Summary of Tennessee statute(s): An individual who is a party to either an in-person conversation or electronic communication, or who has the consent of one of the parties to the communication, can lawfully record it, unless the person is doing so for the purpose of committing a criminal or tortious act. A person also can lawfully record electronic communications that are readily accessible to the general public. Tenn. Code Ann. § 39-13-601 (West 2012).
In-person conversations: The consent of at least one party to a conversation is required to record an “oral communication,” which is defined as “any oral communication uttered by a person exhibiting an expectation that the communication is not subject to interception under circumstances justifying that expectation.” Tenn. Code Ann. § 40-6-303. Thus, a journalist does not need consent to record conversations in public where there is no reasonable expectation of privacy.
Electronic communications: The consent of at least one party to any telephone communication, including one transmitted wholly or partly by a cellular telephone, is required to record it. And because the provision of the statute dealing with wireless communications applies to “any transfer of signs, signals, writing, images, sounds, data or intelligence of any nature,” consent likewise is required to disclose the contents of text messages sent between wireless devices.

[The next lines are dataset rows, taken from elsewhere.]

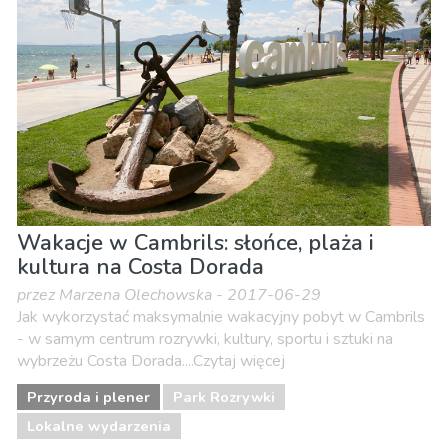
Wakacje w Cambrils: słońce, plaża i
kultura na Costa Dorada
przez Marzena Olechowska - 2017-06-29
Jak wykorzystać maksymalnie wakacyjny pobyt w Cambrils
- w samym centrum rozrywki, kultury, sportu i sztuki na
wybrzeżu Costa Dorada....Czytaj więcej
Przyroda i plener
Park Rozrywki
Lokalne wydarzenia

Tenn. Code Ann. §§ 40-6-303, 39-13-604.
Hidden cameras: It is a misdemeanor to photograph or record, “for the purpose of sexual arousal or gratification,” a person when the person has a reasonable expectation of privacy if the image “would offend or embarrass an ordinary person” who appeared in the photograph, and a felony to disclose to any person the image obtained by these means. Tenn. Code Ann. § 39-13-605. The law, however, does not criminalize the use of recording devices for other purposes in areas to which the public has access or there is no reasonable expectation of privacy (i.e., filming conversations on public streets or a hotel lobby).
Criminal penalties: Illegally recording an in-person conversation or electronic communication is a felony offense. Tenn. Code Ann. § 39-13-602.
Civil suits: Anyone whose wire, oral or electronic communication has been recorded or disclosed in violation of the law can bring a civil suit to recover the greater of actual damages, $100 a day for each day of violation or $10,000, and can recover punitive damages, attorney’s fees and court costs as well. The statute also allows anyone whose wire, oral or electronic communication is or is about to be recorded or disclosed in violation of the law to seek to enjoin and restrain the violation in addition to suing for damages. Tenn. Code Ann. § 39-13-603.
Disclosing recordings: Disclosing the contents of a wire, oral or electronic communication obtained through illegal recording is a felony. Tenn. Code Ann. § 39-13-602.